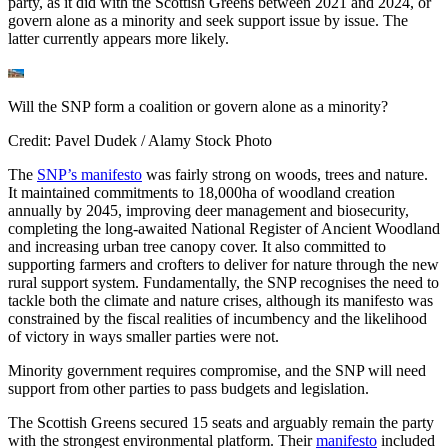
party, as it did with the Scottish Greens between 2021 and 2024, or
govern alone as a minority and seek support issue by issue. The
latter currently appears more likely.
Will the SNP form a coalition or govern alone as a minority?
Credit: Pavel Dudek / Alamy Stock Photo
The
SNP’s manifesto
was fairly strong on woods, trees and nature.
It maintained commitments to 18,000ha of woodland creation
annually by 2045, improving deer management and biosecurity,
completing the long-awaited National Register of Ancient Woodland
and increasing urban tree canopy cover. It also committed to
supporting farmers and crofters to deliver for nature through the new
rural support system. Fundamentally, the SNP recognises the need to
tackle both the climate and nature crises, although its manifesto was
constrained by the fiscal realities of incumbency and the likelihood
of victory in ways smaller parties were not.
Minority government requires compromise, and the SNP will need
support from other parties to pass budgets and legislation.
The Scottish Greens secured 15 seats and arguably remain the party
with the strongest environmental platform. Their
manifesto
included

....................

▸ Task prompt
Starting from the records above, copy each line where the string "with" is found.

▸ Response to the task
party, as it did with the Scottish Greens between 2021 and 2024, or
with the strongest environmental platform. Their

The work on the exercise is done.